O pai ficou sozinho no quarto, olhando para o vazio que só aumentou com a retirada dos objetos de sua amada filha e, em prece, pediu: “filha, hoje soube um pouco mais de ti, descobri afetos e interesses teus que me escaparam enquanto estavas aqui. Matei um pouco a saudade da tua doçura e da tua luz. Faltou algo? Se houver algo mais que queiras me dizer, diz agora, quero te ouvir”.
Em frente à cama dela, onde o pai estava sentado, havia uma parede pintada de rosa pink com tinta fosca, em cima de uma escrivaninha. Olhando para o vazio da parede, o pai começou a ver, pela mudança da luz do dia que já ia entardecendo, um pequeno brilho, cor de grafite que parecia revelar uma escrita que ninguém jamais vira, mas que estivera ali o tempo todo, porque estava escrito com a letra dela a lápis. Alucinado e cheio de espanto, ele foi iluminando a parede e a seguinte frase anotada na parede rosa e que segue lá para quem quiser ver, foi-se revelando:
Está em inglês: “By living in the moment, Living my life, Easy and breezy, With peace in my mind, With peace in my heart, With peace in my soul, Wherever I'm going, I'm already home.”
Mal traduzindo, quer dizer: “Vivendo o momento, vivendo minha vida, fácil e alegre, com paz na mente, com paz no coração, com paz na alma, onde quer que eu vá, eu já estou em casa.”

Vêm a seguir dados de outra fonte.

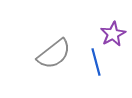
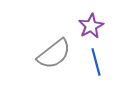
purple star: moved 22 px left, 8 px up
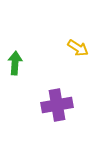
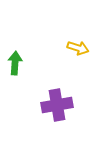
yellow arrow: rotated 15 degrees counterclockwise
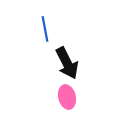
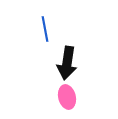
black arrow: rotated 36 degrees clockwise
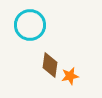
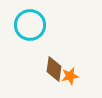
brown diamond: moved 4 px right, 4 px down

É um verso de uma música Do cantor americano Jason Mraz, “Living the moment”, depois se soube. Todas as meninas escrevem em seus cadernos, diários, paredes, orelhas de livros, enfim em qualquer lugar, versos de músicas que adoram ouvir. Mas o que torna essa mensagem tão fortemente verdadeira como resposta para a súplica do pai e de todos que se consolaram com ela é o sentido das palavras e sua descoberta de maneira tão significativa no quarto da menina, como uma carta deixada para o futuro, entregue no dia e hora certos.
Um outro verso, não anotado na parede, fala assim: “E se eu adormecer, sei que você será aquele que irá me lembrar.” E como esquecer dessa menina, eternizada na mais pura e terna juventude, adormecida no quarto ao lado, tudo para nos lembrar da fragilidade da vida física que se opõe à força que ela nos anuncia desde o mundo espiritual, de onde se comunica com tanta graça e leveza, sinais que já mostrava em vida?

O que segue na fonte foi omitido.